U.S. and Cuba to announce embassy openings

The United States and Cuba have agreed to open embassies in each other’s countries, an administration official confirmed Tuesday.

President Obama and Secretary of State John Kerry are expected to announce the move Wednesday morning, a development that will begin the formal process of re-establishing diplomatic relations between the two countries.

Obama in December first announced his intention to re-open diplomatic ties with the communist island nation, ending five decades of U.S. attempts to isolate Havana and the Castro regime.

Reacting to the news, critics immediately accused Obama of appeasing the Castro government in a move that would do nothing to help the Cuban people and bring about a more democratic government.

Rep. Ileana Ros-Lehtinen, R-Fla., a Cuban-American and a longtime critics of the Castros, argued that Obama was “legacy shopping” and that’s the motivation behind his engagement with Cuba and the move to open embassies in Havana and Washington.
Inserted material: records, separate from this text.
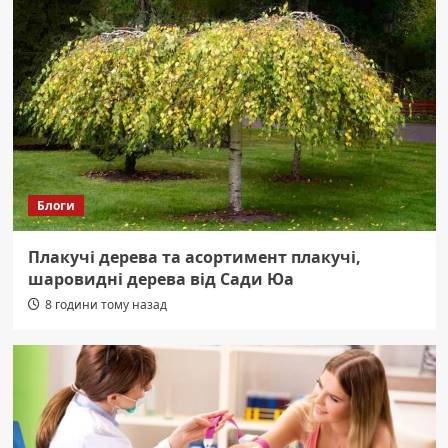
Блоги
Плакучі дерева та асортимент плакучі,
шаровидні дерева від Сади Юа
8 години тому назад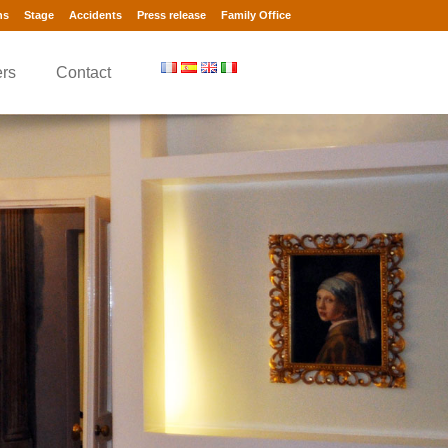
ns
Stage
Accidents
Press release
Family Office
rs
Contact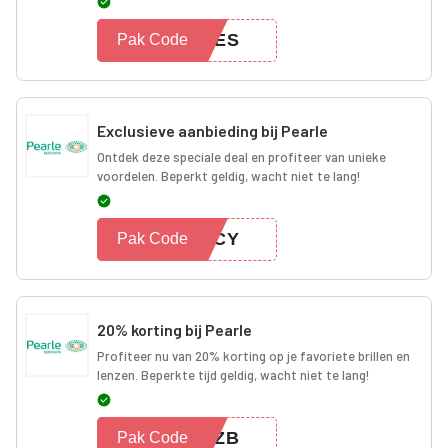
EOES
Pak Code
Exclusieve aanbieding bij Pearle
Ontdek deze speciale deal en profiteer van unieke
voordelen. Beperkt geldig, wacht niet te lang!
7BCY
Pak Code
20% korting bij Pearle
Profiteer nu van 20% korting op je favoriete brillen en
lenzen. Beperkte tijd geldig, wacht niet te lang!
20ZB
Pak Code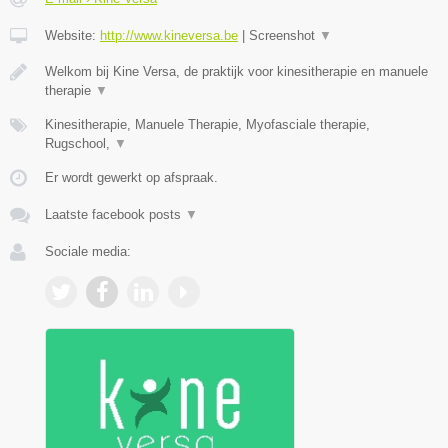
Website:
http://www.kineversa.be
|
Screenshot
▼
Welkom bij Kine Versa, de praktijk voor kinesitherapie en manuele
therapie
▼
Kinesitherapie, Manuele Therapie, Myofasciale therapie,
Rugschool,
▼
Er wordt gewerkt op afspraak.
Laatste facebook posts
▼
Sociale media: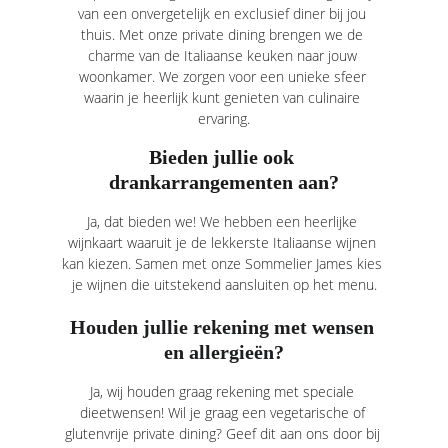
van een onvergetelijk en exclusief diner bij jou 
thuis. Met onze private dining brengen we de 
charme van de Italiaanse keuken naar jouw 
woonkamer. We zorgen voor een unieke sfeer 
waarin je heerlijk kunt genieten van culinaire 
ervaring.
Bieden jullie ook 
drankarrangementen aan?
Ja, dat bieden we! We hebben een heerlijke 
wijnkaart waaruit je de lekkerste Italiaanse wijnen 
kan kiezen. Samen met onze Sommelier James kies 
je wijnen die uitstekend aansluiten op het menu.
Houden jullie rekening met wensen 
en allergieën?
Ja, wij houden graag rekening met speciale 
dieetwensen! Wil je graag een vegetarische of 
glutenvrije private dining? Geef dit aan ons door bij 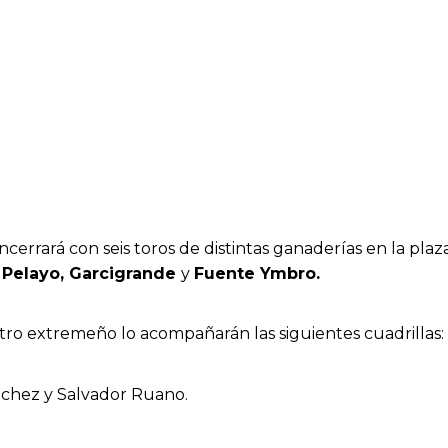
ncerrará con seis toros de distintas ganaderías en la pla
n Pelayo, Garcigrande
y
Fuente Ymbro.
estro extremeño lo acompañarán las siguientes cuadrillas:
chez y Salvador Ruano.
“There was little doubt that the Obama administration would pursue its goal of opening an embassy in Cuba no matter the sad reality on the ground,” she said in a statement. “Since Obama’s December 17th announcement, the State Department has failed to forcibly condemn the increase of repression on the island now that the Castro regime feels emboldened to continue its attacks against the Cuban people.”

The Castro regime has continued to routinely harass, beat and imprison the democracy activists in Cuba, she said, as “the Obama administration has continued to turn its back on the Cuban people in order to pursue its goal of providing as many concessions as possible to the Cuban regime.”